**Dataset records:**
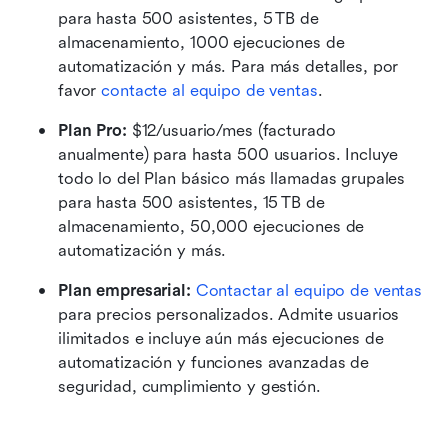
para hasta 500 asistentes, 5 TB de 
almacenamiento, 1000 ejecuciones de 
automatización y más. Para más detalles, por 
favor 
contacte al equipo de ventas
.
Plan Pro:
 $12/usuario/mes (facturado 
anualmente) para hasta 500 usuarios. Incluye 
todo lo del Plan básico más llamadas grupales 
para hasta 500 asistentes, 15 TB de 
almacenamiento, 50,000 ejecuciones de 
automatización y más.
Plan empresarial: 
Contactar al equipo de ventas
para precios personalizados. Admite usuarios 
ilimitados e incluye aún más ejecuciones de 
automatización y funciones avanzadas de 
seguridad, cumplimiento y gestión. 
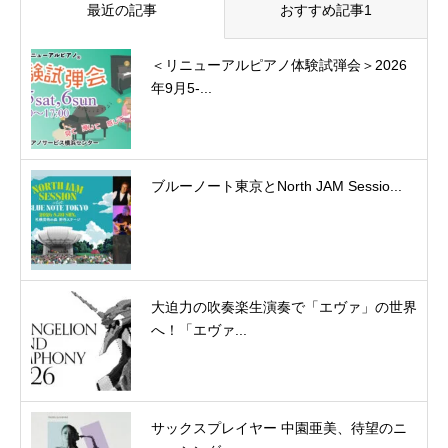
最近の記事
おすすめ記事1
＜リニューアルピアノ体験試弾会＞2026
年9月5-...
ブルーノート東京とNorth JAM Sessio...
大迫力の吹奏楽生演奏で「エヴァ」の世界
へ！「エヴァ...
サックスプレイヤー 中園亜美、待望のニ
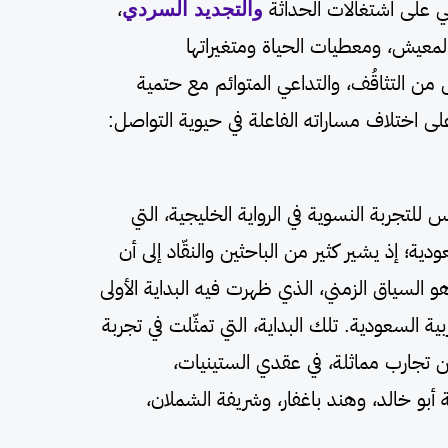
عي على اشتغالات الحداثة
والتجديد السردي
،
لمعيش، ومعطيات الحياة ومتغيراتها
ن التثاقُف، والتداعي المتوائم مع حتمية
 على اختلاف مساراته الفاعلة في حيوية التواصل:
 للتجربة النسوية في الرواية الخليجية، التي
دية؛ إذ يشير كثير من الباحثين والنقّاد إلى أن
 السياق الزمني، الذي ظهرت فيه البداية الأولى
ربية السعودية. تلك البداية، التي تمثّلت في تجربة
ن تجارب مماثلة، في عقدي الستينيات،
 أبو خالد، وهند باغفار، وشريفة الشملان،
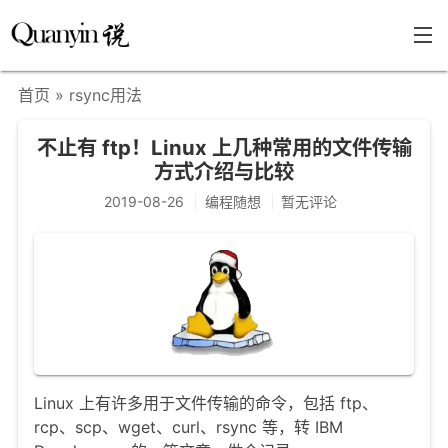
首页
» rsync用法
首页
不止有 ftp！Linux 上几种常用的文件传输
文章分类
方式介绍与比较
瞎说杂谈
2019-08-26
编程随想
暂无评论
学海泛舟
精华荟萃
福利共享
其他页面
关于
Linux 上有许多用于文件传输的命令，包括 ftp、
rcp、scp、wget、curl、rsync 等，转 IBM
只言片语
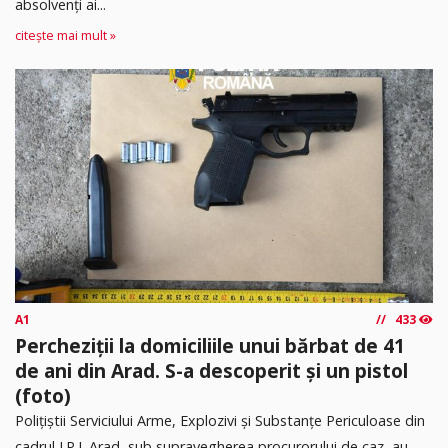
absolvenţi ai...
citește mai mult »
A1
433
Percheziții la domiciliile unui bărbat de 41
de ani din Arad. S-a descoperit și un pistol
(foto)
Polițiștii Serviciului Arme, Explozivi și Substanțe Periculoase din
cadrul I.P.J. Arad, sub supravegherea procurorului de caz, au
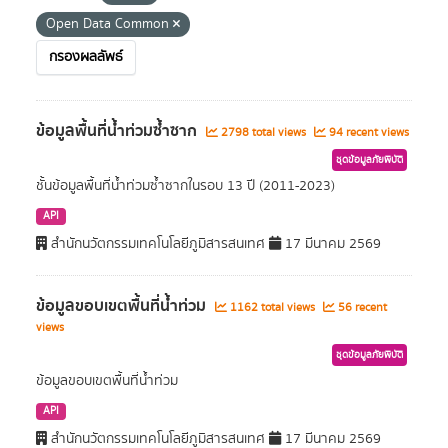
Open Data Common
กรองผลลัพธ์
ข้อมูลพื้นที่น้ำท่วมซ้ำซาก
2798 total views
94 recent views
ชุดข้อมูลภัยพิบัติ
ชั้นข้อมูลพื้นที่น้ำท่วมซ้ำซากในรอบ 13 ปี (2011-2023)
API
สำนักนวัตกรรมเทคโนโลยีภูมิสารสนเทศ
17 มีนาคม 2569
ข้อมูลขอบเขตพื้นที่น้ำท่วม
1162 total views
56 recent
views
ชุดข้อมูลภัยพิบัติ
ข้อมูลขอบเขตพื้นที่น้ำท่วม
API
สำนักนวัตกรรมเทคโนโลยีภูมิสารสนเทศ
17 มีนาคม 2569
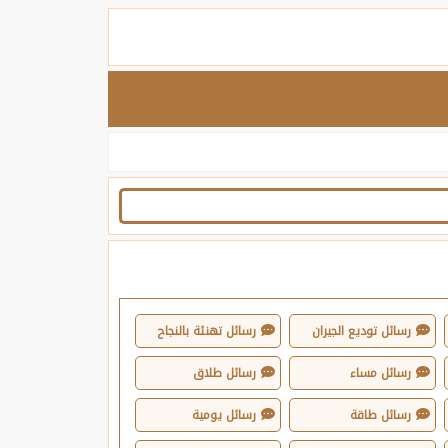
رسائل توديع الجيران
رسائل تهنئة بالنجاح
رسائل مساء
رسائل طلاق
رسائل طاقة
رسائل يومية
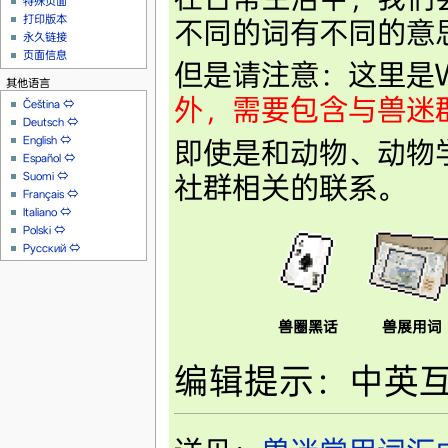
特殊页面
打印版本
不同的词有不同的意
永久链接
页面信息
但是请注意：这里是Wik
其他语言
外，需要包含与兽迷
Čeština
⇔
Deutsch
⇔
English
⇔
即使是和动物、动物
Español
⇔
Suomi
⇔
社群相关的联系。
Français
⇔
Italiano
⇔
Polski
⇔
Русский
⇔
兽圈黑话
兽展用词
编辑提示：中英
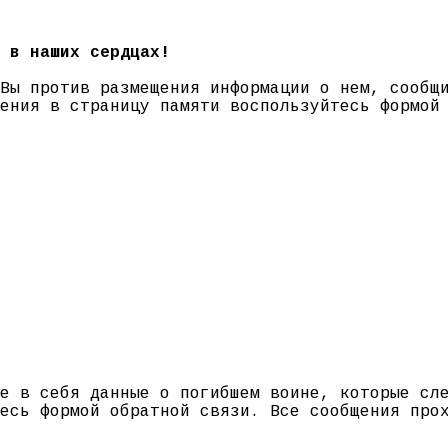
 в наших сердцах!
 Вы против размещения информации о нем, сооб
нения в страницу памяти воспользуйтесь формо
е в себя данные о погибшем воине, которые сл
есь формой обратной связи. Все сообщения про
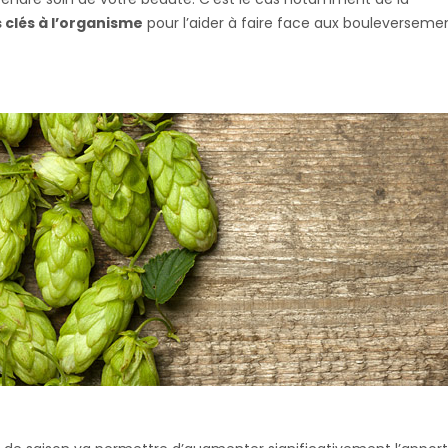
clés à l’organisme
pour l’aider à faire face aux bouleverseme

* * *

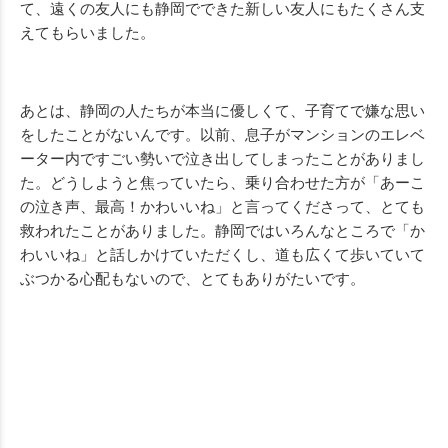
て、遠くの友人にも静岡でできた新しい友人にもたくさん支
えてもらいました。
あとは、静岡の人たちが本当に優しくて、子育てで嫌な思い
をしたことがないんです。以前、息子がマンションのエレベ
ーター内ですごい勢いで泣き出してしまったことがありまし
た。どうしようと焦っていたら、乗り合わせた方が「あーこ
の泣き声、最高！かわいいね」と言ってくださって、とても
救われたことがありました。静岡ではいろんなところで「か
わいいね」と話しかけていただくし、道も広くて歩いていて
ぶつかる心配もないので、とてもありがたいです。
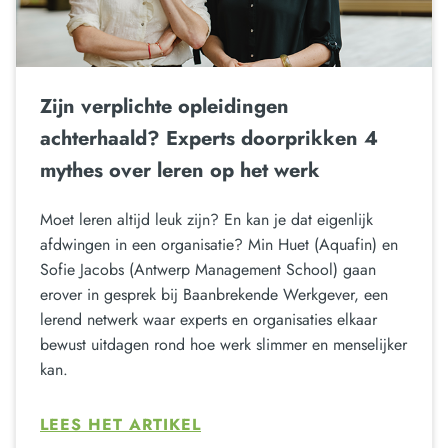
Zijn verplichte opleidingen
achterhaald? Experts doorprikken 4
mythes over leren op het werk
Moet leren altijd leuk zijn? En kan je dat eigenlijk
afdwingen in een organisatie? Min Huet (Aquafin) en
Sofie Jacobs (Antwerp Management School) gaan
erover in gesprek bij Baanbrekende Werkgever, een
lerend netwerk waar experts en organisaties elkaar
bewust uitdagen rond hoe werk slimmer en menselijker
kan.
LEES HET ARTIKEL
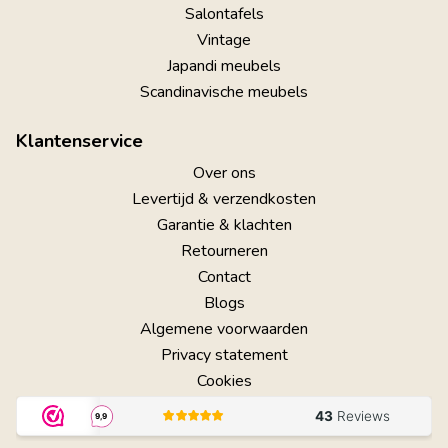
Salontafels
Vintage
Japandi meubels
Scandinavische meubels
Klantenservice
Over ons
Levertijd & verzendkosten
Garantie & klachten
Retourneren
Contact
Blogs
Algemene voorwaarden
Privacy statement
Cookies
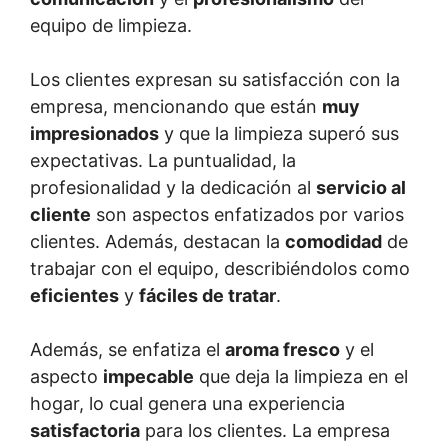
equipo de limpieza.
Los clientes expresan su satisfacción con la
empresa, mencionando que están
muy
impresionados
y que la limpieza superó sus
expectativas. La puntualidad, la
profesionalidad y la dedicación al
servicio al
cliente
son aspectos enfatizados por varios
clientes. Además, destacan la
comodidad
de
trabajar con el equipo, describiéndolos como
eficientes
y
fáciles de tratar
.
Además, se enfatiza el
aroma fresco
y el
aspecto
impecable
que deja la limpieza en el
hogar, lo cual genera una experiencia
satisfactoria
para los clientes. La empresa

==

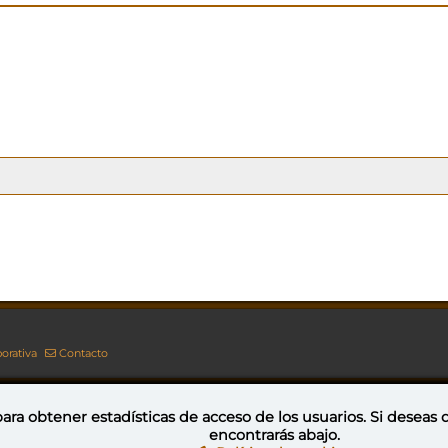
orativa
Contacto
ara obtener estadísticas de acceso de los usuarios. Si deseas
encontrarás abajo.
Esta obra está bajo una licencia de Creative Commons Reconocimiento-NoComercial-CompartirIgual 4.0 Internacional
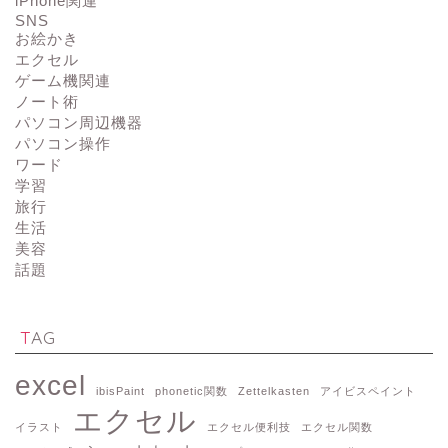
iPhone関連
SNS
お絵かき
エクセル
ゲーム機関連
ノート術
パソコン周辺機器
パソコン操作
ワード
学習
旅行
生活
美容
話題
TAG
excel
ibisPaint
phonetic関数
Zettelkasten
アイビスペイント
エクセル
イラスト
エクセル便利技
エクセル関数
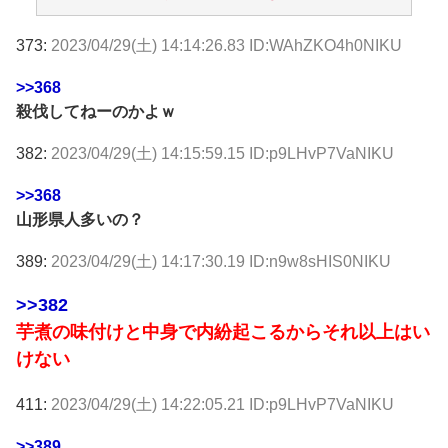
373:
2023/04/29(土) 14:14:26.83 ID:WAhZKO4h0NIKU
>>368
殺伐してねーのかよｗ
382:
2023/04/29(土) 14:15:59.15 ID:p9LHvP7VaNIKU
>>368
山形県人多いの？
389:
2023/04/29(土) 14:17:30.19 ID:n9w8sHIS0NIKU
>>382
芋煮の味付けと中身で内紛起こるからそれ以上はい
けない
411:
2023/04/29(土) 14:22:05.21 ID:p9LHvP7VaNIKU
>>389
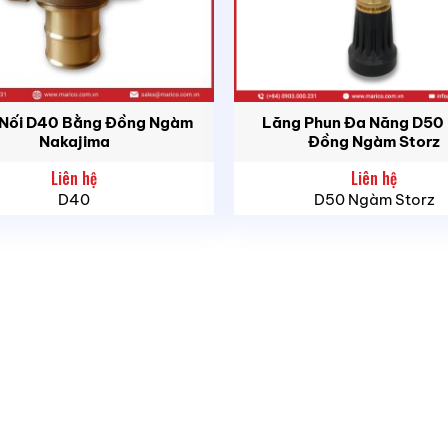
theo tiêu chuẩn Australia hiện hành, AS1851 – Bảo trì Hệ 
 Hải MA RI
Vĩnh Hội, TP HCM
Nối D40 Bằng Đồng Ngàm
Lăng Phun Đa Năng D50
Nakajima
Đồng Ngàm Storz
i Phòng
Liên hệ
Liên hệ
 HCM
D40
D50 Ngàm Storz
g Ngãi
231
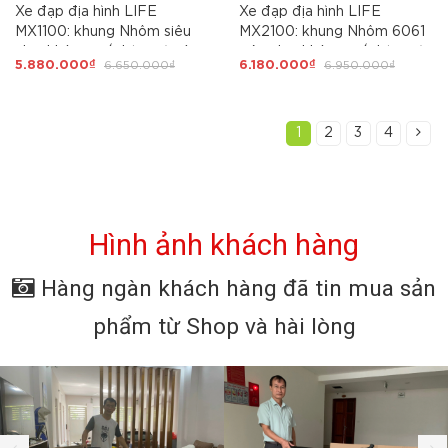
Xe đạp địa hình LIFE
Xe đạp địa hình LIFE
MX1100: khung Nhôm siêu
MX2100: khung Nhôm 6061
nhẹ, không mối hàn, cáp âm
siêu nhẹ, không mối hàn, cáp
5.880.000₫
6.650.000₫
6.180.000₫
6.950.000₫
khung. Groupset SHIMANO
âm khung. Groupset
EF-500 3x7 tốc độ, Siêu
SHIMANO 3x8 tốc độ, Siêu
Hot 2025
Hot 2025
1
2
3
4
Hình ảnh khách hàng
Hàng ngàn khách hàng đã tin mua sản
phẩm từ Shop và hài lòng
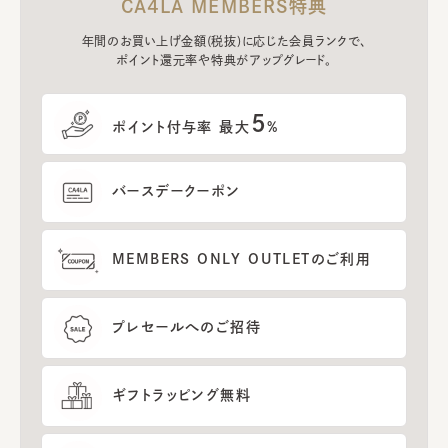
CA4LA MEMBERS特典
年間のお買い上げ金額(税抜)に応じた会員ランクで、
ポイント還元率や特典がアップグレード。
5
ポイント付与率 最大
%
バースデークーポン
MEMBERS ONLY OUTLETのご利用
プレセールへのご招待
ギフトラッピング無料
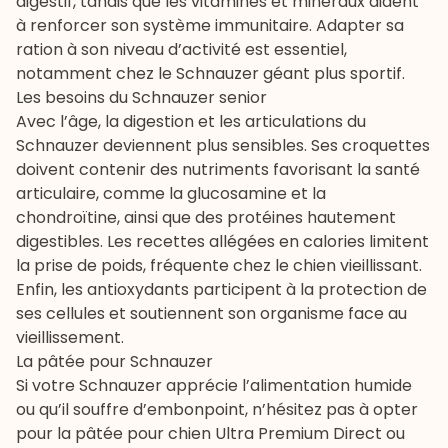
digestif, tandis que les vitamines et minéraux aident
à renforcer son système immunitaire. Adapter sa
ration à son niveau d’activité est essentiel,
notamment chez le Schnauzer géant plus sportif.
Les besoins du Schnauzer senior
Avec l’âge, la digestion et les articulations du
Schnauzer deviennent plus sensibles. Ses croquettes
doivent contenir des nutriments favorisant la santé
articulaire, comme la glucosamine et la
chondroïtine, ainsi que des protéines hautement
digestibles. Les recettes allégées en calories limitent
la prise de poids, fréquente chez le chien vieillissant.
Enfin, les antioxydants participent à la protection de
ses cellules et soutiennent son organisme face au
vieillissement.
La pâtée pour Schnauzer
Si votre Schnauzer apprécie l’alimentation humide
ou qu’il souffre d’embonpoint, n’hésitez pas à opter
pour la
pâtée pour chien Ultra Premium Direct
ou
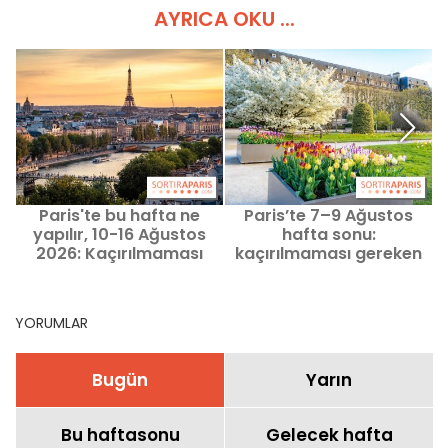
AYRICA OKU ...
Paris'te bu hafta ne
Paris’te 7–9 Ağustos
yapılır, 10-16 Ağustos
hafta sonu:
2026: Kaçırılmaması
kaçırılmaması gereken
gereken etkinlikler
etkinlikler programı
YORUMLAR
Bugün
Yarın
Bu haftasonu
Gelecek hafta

**Exercise requirements:** Collect, from the material above, every line containing the word "رسائل".

**Task solution:**
رسائل توديع الجيران
رسائل تهنئة بالنجاح
رسائل مساء
رسائل طلاق
رسائل طاقة
رسائل يومية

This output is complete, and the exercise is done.